This article is part of our series about impactful field audit questions.With this series, we connect the dots between individual questions in an audit and their concrete measurable impact on the franchisee’s performance. We shouldn’t forget that one of the true goals of a franchisee field audit is to improve unit-level economics. Although seemingly innocuous, these questions have a direct impact on performance.
Question: “Is staff suggesting an upsell or cross-sell?”
This is a great question to have in a field audit as it is easy to observe and has an obvious impact on the franchisee’s sales. By simply asking one extra question when customers make their purchase or place their order, staff can have a significant impact on the daily sales.
It is obvious that this behaviour is desirable, but changing the behaviour of under-performing franchisees can be challenging. A good field audit program will aggregate data from all visits and allow the franchisor to segment their results based on certain groups. By leveraging this data, one can easily see that the top performers upsell more often (and thus are more often in compliance with this question) than the system’s under-performers. Another way to evaluate a location’s effectiveness in upselling is to compare the average check size between locations: this eliminates discrepancies due to some units being in higher-traffic sites.
This analysis is powerful because it extracts key insights from field visits and gives the franchisor strong arguments to ensure compliance to all standards.
In full-service restaurants, you’ll also find this:
Related question is “Are servers offering another beverage to customers during their meals?”
By paying extra attention to customers and being proactive, one increases the likelihood of additional sales. Furthermore, non-compliance to this question can be a symptom of under-staffing. Yes, understaffing reduces the labour costs but it comes at the expense of the customer experience. Consistently exceptional customer service is key to the long term viability of the business.
Concrete examples are very franchise specific, but assume a location generating $450,000 in sales with an average transaction value of $15.00. This translates to 30,000 transactions per year.
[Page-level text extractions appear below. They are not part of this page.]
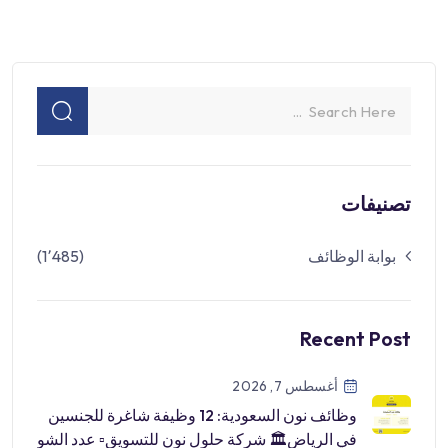
تصنيفات
بوابة الوظائف
(1٬485)
Recent Post
أغسطس 7, 2026
وظائف نون السعودية: 12 وظيفة شاغرة للجنسين
في الرياض🏛 شركة حلول نون للتسويق▫️ عدد الشو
Should staff be able to upsell an additional $5.00 item (one extra drink, etc.) to one out of every 5 customers, this adds $30,000 to the top line, a 6.67% increase which is substantial given the slim profit margins in today’s economy.
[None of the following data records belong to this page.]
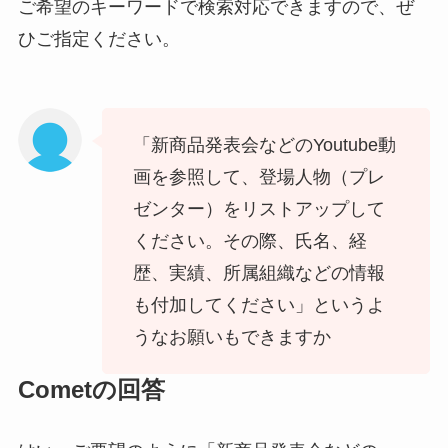
ご希望のキーワードで検索対応できますので、ぜ
ひご指定ください。
「新商品発表会などのYoutube動
画を参照して、登場人物（プレ
ゼンター）をリストアップして
ください。その際、氏名、経
歴、実績、所属組織などの情報
も付加してください」というよ
うなお願いもできますか
Cometの回答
Moreover, should this improvement be applicable to the whole network, an average franchise system of 275 locations would receive $577,500 more in royalties that year, assuming a 7% royalty rate. That’s equivalent to adding over 18 new units! Additionally, because the locations are now more profitable, a virtuous cycle is created and new units are easier to sell. Inciting front-line staff being a tiny bit more proactive can have a dramatic impact.